Database Reliability

August 04, 2010

Wednesday, August 4, 2010

The database is usually a critical piece of infrastructure in an organization; when the database is down, many things stop working, so database reliability is often a serious concern. While the reliability of database software is important, for Postgres it is often the infrastructure that Postgres depends on that causes outages, not Postgres itself. We see this regularly on the Postgres email lists.

To get started, a fundamental assumption has to be discarded — that computers are abstract machines and always do what they are told. While we often treat hardware as abstract devices, in reality they are physical, and are susceptible to failure just like any physical entity.

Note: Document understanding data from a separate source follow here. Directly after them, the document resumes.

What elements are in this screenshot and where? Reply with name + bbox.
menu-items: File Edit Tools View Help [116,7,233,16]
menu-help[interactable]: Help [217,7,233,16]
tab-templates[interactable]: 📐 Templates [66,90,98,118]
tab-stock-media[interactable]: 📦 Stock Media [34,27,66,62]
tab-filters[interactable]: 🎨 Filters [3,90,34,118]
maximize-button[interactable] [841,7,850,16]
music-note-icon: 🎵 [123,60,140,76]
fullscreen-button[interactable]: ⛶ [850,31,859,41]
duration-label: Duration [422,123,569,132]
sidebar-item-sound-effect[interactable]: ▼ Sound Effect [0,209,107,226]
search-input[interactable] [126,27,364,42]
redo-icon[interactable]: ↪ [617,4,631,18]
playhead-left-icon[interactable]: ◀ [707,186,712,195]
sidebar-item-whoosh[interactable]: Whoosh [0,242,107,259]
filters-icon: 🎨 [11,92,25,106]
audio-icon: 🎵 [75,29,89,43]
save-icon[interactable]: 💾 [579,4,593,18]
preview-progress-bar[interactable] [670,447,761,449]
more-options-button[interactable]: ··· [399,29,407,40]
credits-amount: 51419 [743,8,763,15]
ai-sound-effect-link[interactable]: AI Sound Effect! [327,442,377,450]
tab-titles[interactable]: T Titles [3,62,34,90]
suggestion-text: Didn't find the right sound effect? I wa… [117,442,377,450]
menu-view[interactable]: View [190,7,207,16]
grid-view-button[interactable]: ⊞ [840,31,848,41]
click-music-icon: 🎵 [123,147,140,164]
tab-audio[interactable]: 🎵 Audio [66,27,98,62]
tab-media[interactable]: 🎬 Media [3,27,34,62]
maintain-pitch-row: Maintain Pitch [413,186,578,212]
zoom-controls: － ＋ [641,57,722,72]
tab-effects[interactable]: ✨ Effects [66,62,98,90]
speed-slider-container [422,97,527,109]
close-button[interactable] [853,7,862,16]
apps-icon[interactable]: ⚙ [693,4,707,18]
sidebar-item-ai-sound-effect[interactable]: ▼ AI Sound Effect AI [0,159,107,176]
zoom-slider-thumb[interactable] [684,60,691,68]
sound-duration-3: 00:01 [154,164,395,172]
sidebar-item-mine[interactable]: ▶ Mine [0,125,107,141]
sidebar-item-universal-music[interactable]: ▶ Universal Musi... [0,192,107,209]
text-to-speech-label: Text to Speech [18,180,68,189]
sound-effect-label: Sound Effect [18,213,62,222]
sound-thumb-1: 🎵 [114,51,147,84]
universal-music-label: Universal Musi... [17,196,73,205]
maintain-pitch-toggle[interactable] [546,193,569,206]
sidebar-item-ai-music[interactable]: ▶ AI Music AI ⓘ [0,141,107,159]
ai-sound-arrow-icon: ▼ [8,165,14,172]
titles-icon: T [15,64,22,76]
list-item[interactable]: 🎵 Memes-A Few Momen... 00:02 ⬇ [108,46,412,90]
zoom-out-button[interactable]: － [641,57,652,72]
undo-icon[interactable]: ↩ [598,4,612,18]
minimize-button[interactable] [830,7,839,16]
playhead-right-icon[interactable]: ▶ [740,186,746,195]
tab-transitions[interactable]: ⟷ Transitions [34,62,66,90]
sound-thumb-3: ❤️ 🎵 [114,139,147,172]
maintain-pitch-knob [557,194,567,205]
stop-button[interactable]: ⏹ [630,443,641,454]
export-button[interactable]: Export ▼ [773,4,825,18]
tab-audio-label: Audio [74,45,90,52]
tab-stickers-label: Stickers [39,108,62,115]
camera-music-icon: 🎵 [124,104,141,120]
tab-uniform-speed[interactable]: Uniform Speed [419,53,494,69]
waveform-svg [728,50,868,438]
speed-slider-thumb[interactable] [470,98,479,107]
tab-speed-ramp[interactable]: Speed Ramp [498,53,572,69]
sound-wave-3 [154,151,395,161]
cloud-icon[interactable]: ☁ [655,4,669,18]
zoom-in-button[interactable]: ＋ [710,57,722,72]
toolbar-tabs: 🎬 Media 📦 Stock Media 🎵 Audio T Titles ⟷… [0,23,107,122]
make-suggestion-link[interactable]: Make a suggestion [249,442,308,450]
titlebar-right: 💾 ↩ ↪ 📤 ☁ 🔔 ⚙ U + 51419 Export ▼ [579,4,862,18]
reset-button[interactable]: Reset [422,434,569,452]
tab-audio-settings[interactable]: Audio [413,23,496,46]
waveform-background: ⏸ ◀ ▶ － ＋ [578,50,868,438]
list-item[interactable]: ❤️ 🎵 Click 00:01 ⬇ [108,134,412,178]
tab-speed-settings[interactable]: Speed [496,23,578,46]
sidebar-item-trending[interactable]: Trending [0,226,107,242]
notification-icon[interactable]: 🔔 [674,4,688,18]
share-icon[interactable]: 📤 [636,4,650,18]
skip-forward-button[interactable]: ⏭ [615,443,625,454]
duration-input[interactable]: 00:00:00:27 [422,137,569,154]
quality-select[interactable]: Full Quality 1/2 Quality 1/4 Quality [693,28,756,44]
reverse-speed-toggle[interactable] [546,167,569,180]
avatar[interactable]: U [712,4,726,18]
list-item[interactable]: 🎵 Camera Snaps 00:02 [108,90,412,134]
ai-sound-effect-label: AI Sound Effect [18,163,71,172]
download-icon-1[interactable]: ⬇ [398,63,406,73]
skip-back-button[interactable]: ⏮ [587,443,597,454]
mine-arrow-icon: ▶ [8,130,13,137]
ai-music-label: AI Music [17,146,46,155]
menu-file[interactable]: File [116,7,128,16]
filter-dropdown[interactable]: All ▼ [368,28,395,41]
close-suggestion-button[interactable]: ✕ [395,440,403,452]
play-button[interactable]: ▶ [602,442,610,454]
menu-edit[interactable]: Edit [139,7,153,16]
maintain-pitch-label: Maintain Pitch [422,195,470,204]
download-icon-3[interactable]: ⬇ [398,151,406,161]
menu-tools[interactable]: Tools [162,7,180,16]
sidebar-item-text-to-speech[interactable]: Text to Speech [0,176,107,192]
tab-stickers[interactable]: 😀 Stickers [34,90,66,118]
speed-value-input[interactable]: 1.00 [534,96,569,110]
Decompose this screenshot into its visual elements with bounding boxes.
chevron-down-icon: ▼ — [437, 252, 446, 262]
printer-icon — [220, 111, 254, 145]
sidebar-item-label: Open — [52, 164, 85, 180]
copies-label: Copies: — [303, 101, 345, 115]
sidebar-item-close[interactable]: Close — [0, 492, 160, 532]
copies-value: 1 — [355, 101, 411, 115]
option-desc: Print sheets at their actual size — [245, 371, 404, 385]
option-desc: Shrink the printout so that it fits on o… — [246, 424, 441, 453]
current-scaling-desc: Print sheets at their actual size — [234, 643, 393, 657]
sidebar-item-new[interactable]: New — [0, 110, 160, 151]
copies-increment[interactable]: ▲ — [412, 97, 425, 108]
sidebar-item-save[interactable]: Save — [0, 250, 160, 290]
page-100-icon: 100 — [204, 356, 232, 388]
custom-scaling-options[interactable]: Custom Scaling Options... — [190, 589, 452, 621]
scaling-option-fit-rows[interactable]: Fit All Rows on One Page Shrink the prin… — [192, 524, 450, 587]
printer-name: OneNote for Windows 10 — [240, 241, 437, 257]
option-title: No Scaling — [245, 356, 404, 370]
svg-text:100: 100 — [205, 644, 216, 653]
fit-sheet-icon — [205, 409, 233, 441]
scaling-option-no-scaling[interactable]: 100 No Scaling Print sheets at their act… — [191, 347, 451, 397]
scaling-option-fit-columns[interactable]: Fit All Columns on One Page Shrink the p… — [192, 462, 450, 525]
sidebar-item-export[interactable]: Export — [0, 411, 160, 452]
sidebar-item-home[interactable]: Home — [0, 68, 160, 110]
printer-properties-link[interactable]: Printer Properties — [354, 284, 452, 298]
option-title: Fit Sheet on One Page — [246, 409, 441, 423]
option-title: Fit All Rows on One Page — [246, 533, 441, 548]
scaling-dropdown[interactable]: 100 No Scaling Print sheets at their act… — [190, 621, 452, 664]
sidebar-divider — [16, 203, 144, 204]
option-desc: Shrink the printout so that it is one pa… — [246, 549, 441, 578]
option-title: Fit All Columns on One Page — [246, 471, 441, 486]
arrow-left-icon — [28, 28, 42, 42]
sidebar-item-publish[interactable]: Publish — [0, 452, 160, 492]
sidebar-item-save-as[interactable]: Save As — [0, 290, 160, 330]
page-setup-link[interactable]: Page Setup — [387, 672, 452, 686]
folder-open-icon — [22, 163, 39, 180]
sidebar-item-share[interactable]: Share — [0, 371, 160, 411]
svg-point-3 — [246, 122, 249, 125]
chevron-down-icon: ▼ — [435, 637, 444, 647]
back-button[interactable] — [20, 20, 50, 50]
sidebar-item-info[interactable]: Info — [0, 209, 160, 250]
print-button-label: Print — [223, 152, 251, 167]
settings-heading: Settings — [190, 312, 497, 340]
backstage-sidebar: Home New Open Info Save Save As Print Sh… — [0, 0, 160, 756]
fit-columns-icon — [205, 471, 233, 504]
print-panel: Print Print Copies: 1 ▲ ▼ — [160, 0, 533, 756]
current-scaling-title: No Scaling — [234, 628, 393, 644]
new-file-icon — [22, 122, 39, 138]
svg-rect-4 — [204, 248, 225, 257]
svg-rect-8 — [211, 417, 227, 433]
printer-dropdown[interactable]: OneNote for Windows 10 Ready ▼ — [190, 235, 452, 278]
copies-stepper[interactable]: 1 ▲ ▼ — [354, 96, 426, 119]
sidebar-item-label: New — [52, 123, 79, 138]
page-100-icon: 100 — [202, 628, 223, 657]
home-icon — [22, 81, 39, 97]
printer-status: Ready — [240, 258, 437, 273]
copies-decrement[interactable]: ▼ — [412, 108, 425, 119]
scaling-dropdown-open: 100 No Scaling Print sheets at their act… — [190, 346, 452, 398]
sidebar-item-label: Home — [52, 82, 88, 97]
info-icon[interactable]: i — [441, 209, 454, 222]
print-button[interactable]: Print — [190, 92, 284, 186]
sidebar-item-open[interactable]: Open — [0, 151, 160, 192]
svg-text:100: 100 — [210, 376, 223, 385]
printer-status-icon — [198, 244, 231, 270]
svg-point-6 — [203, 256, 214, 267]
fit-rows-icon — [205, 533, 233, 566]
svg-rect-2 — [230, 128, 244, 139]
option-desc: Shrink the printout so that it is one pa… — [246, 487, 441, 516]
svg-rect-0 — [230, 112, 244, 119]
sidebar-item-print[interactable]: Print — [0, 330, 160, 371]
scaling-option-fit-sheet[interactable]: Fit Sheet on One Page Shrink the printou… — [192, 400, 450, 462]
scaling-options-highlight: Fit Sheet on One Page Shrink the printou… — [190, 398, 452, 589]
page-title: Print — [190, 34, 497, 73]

So, what things can go wrong? First, consider disk drives. This Slashdot comment explains how non-atomic disk drive really are:

 

Disks have a lot, and I mean a LOT of ECC on them. It is not a situation of "I need to write a 1 so I'll place one at this location on the drive." They use a complex encoding scheme so that bit errors on the disk don't yield data errors to the user. ... Then there's the fact that bits aren't even stored as bits really. ... They are written using flux reversals, but the level is not carefully controlled, it can't be. So when you read the data the drive actually looks at an analogue wave.

 

Yikes — that certainly makes me feel less confident about disk storage, and its abstract, predictable behavior. Many people are concerned about disk drive, so many people use inexpensive RAID controllers and believe their reliability issues are solved. Then there is the problem of disks not storing data permanently before acknowledging the write (writeback caching); this is covered extensively in the Postgres manuals.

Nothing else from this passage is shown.